The screenplay was the result of eight years' work by Brook, Carrière and Marie-Hélène Estienne. While working on the adaptation, Estienne travelled across Nepal and India, journeying from Manipur to Kanchipuram, in order to learn of the many different forms of the ancient epic from "Brahmins and writers and dancers and theatre people" across the subcontinent. Music composer Tsuchitori Toshiyuki remained in India for months on request from Brook to make sure the play would "not use the music which everybody knows". Musicians from Iran, Turkey, and Denmark joined the production in order to score musical elements discovered by Tsuchitori, who was particularly influenced by Rabindra Sangeet.[5]

Release

The original miniseries aired on Canal+ in France on 24 January 1989, and on Channel 4 in the UK on 9 December. The film version premiered at the 46th Venice International Film Festival, and screened later at the New York Film Festival. It was released to French theatres on 24 January 1990, and in the United States on 15 February.

Distributors

Reception

The film version of the Mahabharata received a 20-minute standing ovation at the 46th Venice International Film Festival and received an Emmy Award after the film was aired on TV.[5]

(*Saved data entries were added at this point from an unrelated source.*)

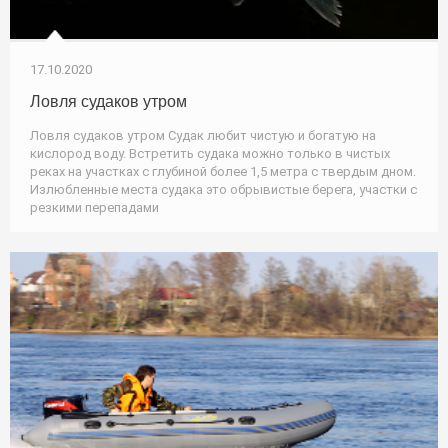
17.10.2020
Ловля судаков утром
Ловля судаков утром Судак любит чистую и богатую на
кислород воду. Встретить судака можно только в чистых
реках на участках с глубиной более 1,5 метра с твердым дном.
Излюбленные места судака это обрывистые берега, участки с
резкими перепадами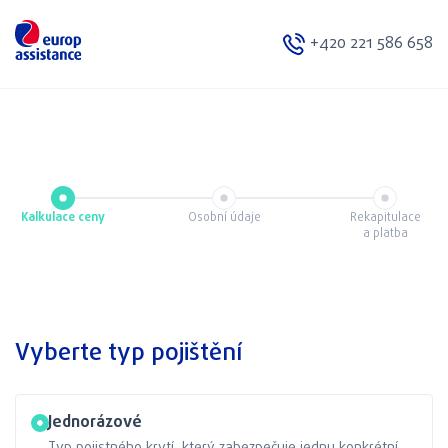
+420 221 586 658
Kalkulace ceny
Osobní údaje
Rekapitulace
a platba
Vyberte typ pojištění
Jednorázové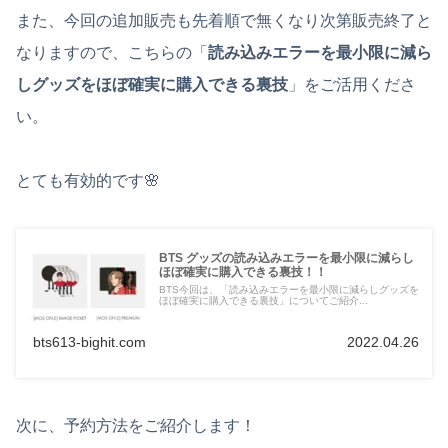
また、今回の追加販売も先着順で無くなり次第販売終了と
なりますので、こちらの「
読み込みエラーを最小限に減ら
しグッズをほぼ確実に購入できる裏技
」をご活用くださ
い。
とても有効的です🌸
BTS グッズの読み込みエラーを最小限に減らし
ほぼ確実に購入できる裏技！！
BTS今回は、「読み込みエラーを最小限に減らしグッズを
ほぼ確実に購入できる裏技」についてご紹介...
bts613-bighit.com
2022.04.26
次に、予約方法をご紹介します！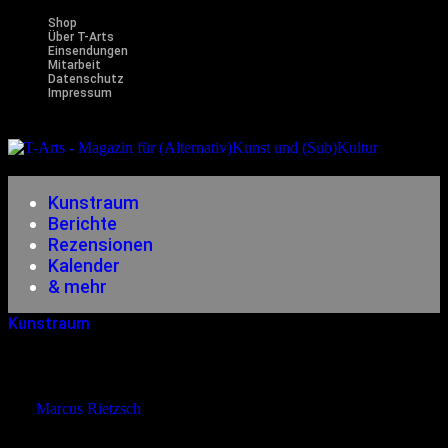
Shop
Über T-Arts
Einsendungen
Mitarbeit
Datenschutz
Impressum
Magazin
für (Alternativ)Kunst und (Sub)Kultur
Kunstraum
Berichte
Rezensionen
Kalender
& mehr
Kunstraum
12.12.2022
<15.12.2023
Im Gespräch Mit Ron Kuhwede
von
Marcus Rietzsch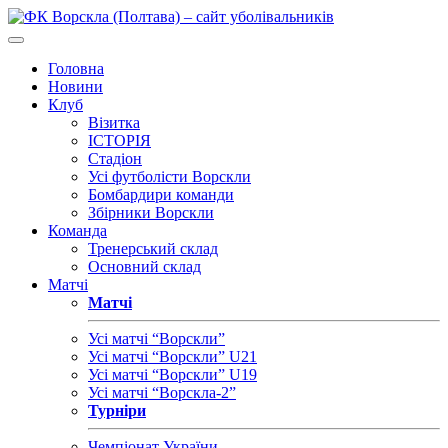
Головна
Новини
Клуб
Візитка
ІСТОРІЯ
Стадіон
Усі футболісти Ворскли
Бомбардири команди
Збірники Ворскли
Команда
Тренерський склад
Основний склад
Матчі
Матчі
Усі матчі “Ворскли”
Усі матчі “Ворскли” U21
Усі матчі “Ворскли” U19
Усі матчі “Ворскла-2”
Турніри
Чемпіонат України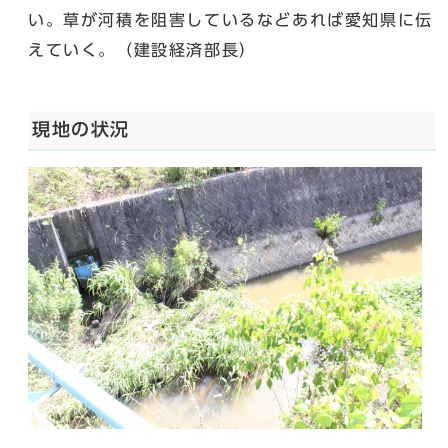
い。草が河積を阻害しているなどあれば愛知県に伝
えていく。（建設経済部長）
現地の状況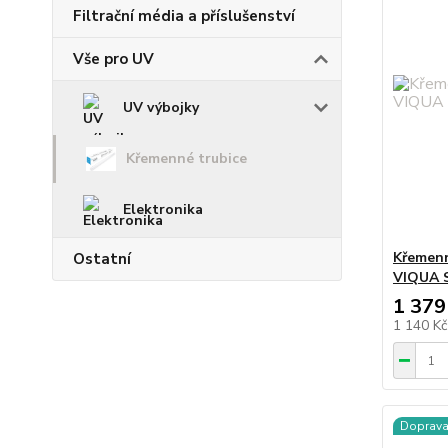
Filtrační média a příslušenství
Vše pro UV
UV výbojky
Křemenné trubice
Elektronika
Křemenn
Ostatní
VIQUA S
1 379
1 140 K
Doprav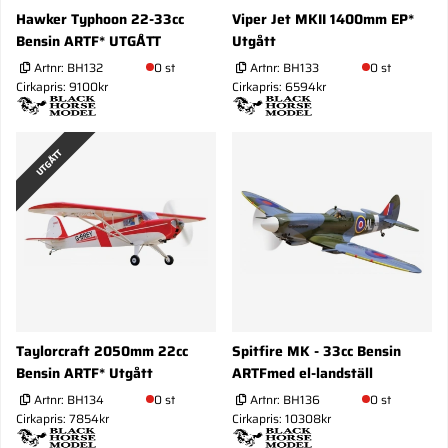
Hawker Typhoon 22-33cc
Viper Jet MKII 1400mm EP*
Bensin ARTF* UTGÅTT
Utgått
Artnr:
BH132
0 st
Artnr:
BH133
0 st
Cirkapris: 9100kr
Cirkapris: 6594kr
UTGÅTT
Taylorcraft 2050mm 22cc
Spitfire MK - 33cc Bensin
Bensin ARTF* Utgått
ARTFmed el-landställ
Artnr:
BH134
0 st
Artnr:
BH136
0 st
Cirkapris: 7854kr
Cirkapris: 10308kr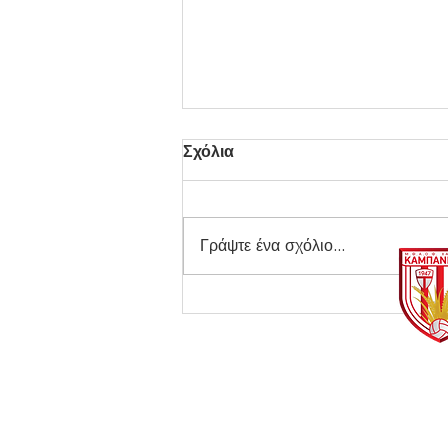
Σχόλια
Γράψτε ένα σχόλιο...
ΠΑΣ Γιάννινα Κ19 -
Καμπανιακός Κ19 1-2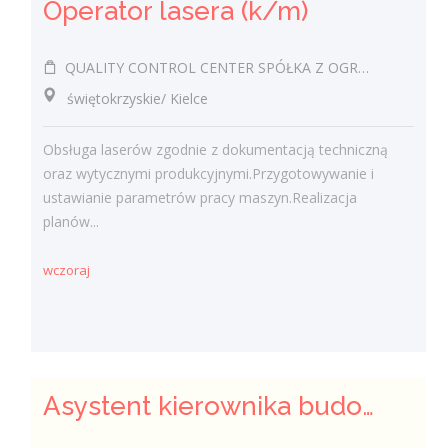
Operator lasera (k/m)
QUALITY CONTROL CENTER SPÓŁKA Z OGRANICZONĄ ODPOWIEDZIALNOŚCIĄ
świętokrzyskie/ Kielce
Obsługa laserów zgodnie z dokumentacją techniczną
oraz wytycznymi produkcyjnymi.Przygotowywanie i
ustawianie parametrów pracy maszyn.Realizacja
planów...
wczoraj
Asystent kierownika budowy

The production's use of an international cast caused heated intercultural debate.[3] On the topic of the multi-racial cast, Mumbai-based writer and critic Sanjukta Sharma writes: "The epic becomes intelligible and universal – and tells us why something as captivatingly human as the Mahabharata should not belong just to one nation or race."[3]

Awards and nominations

In 1990, the film won the award for Performing Arts of the International Emmy Awards and the Audience Award for Best Feature at the São Paulo International Film Festival.[citation needed]

Restoration

The film was restored in 8K resolution in 2024, which premiered at the 81st Venice International Film Festival in the "Classics" section.[9] It later screened at the 2025 London Indian Film Festival.[10]